■ **RECORD SET**
──────

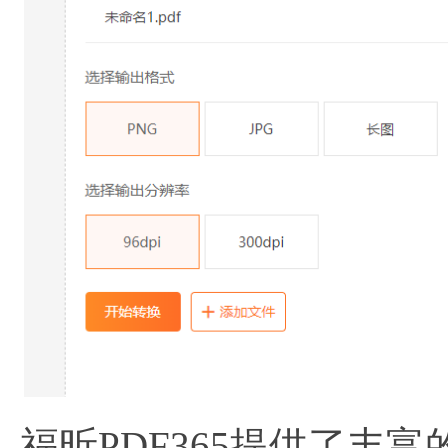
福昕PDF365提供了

──────

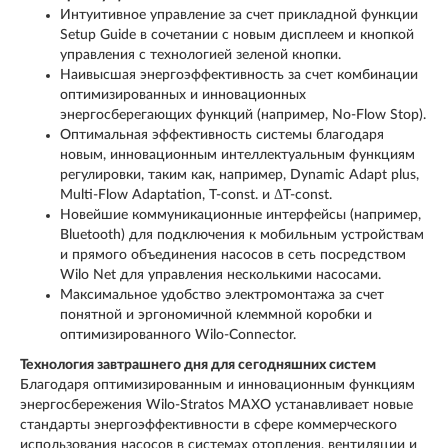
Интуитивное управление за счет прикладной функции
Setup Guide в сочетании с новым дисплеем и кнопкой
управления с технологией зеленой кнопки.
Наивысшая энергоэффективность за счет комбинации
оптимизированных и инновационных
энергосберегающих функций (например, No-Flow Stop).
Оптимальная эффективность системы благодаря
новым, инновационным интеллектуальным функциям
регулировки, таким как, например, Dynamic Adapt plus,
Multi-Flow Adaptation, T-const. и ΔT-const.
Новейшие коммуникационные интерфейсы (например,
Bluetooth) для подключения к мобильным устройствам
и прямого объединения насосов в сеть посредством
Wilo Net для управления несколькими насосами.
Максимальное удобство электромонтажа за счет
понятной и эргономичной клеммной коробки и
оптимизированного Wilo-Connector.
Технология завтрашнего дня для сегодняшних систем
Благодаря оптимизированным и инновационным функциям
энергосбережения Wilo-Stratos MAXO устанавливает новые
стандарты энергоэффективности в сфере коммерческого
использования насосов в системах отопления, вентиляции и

──────

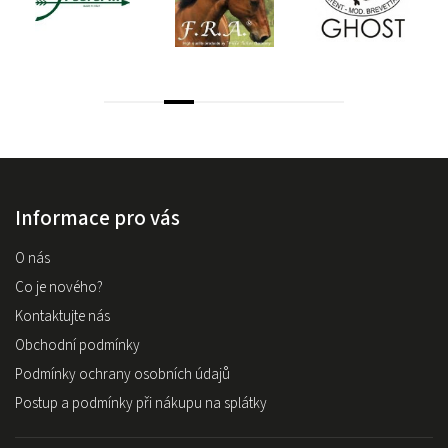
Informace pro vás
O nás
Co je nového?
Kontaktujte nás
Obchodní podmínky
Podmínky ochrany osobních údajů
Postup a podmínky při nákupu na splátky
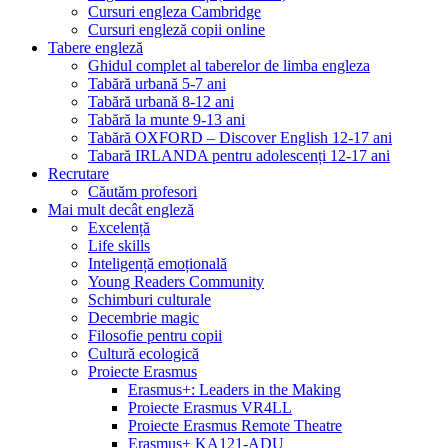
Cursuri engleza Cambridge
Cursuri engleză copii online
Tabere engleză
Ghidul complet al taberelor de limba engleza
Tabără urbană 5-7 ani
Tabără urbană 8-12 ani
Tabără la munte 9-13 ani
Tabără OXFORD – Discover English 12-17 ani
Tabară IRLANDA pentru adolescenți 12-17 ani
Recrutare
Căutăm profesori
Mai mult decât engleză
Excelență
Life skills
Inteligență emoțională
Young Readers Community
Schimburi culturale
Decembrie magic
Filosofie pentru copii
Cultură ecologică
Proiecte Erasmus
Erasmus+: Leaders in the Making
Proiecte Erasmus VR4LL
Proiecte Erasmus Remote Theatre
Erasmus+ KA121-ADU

──────

■ **ACTIVITY**
Scan the records for lines that hold "Cursuri", and reproduce each one you find.

■ **TASK OUTPUT**
Cursuri engleza Cambridge
Cursuri engleză copii online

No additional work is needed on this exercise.